Let's imagine that one transaction wants to access resource A, then C, then B. And, other concurrent transaction wants to access resource B, then A, then C. We've got a problem if the one of the transactions grabs resources A and C, and the other grabs resources B. Neither transaction can complete. One is hold A and C, waiting for the other to release B. And, the other is holding B, while waiting for C and A. What we have here is known as circular wait, which is one of the four "necessary and sufficient" conditions for deadlock, usually captured as:
- Non-sharable resource, e.g. mutual exclusion
- Non-preemptable (no police, or even big sticks, to settle disputes)
- Hold and wait usage (holding a resource while needing another)
- Circular wait (hold and wait + a circular dependency chain)

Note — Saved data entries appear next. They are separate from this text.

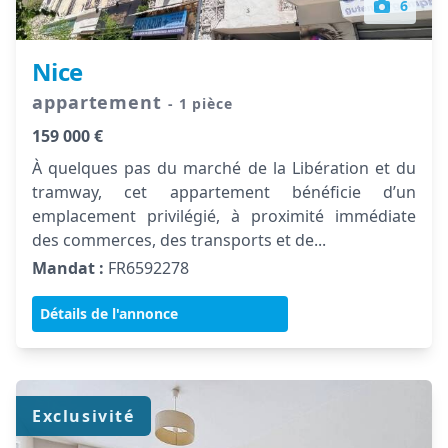
6
Nice
appartement
- 1 pièce
159 000 €
À quelques pas du marché de la Libération et du
tramway, cet appartement bénéficie d’un
emplacement privilégié, à proximité immédiate
des commerces, des transports et de...
Mandat :
FR6592278
Détails de l'annonce
Exclusivité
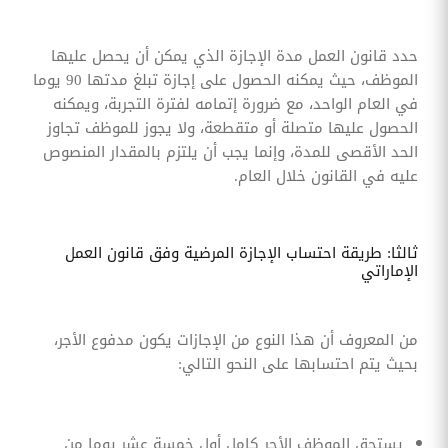
حدد قانون العمل مدة الإجازة الذي يمكن أن يحصل عليها
الموظف، حيث يمكنه الحصول على إجازة تبلغ مدتها 90 يوما
في العام الواحد، مع ضرورة إتمامه لفترة التجربة، ويمكنه
الحصول عليها متصلة أو متقطعة، ولا يجوز للموظف تجاوز
الحد الأقصى للمدة، وإنما يجب أن يلتزم بالمقدار المنصوص
عليه في القانون خلال العام.
ثالثا: طريقة احتساب الإجازة المرضية وفق قانون العمل
الإماراتي
من المعروف أن هذا النوع من الإجازات يكون مدفوع الأجر،
بحيث يتم احتسابها على النحو التالي:
يستحق الموظف الأجر كامل أول خمسة عشر يوما من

Fortunately, circular-wait is often very easy to attack. If the resources are enumerated in a consistent way across users, e.g. A, B, C, D, ...Z, and each user requests resources only in increasing order (without wrap-around), circular wait is not possible. One can't wait on a lower resource than one already holds, so the depednency chain can't be circular.
This observation is the basis of a two-phase lock. In the first phase, a transaction acquires -all- of the locks it needs in strictly -increasing- order. It then uses the resources. In the last phase, it shrinks, or releases locks. This universal ordering in which all users acquire resources prevents deadlock.
In practice, transactions often are said to begin phase-1 (growing) when they start and end phase-1 when they are done processing and are ready to commit. Phase-2 begins (and ends) upon the commit. So, the essential part of 2PL is, as you might guess, the serial order in which the locks are acquired. The two phases are, in practice, mostly imaginary.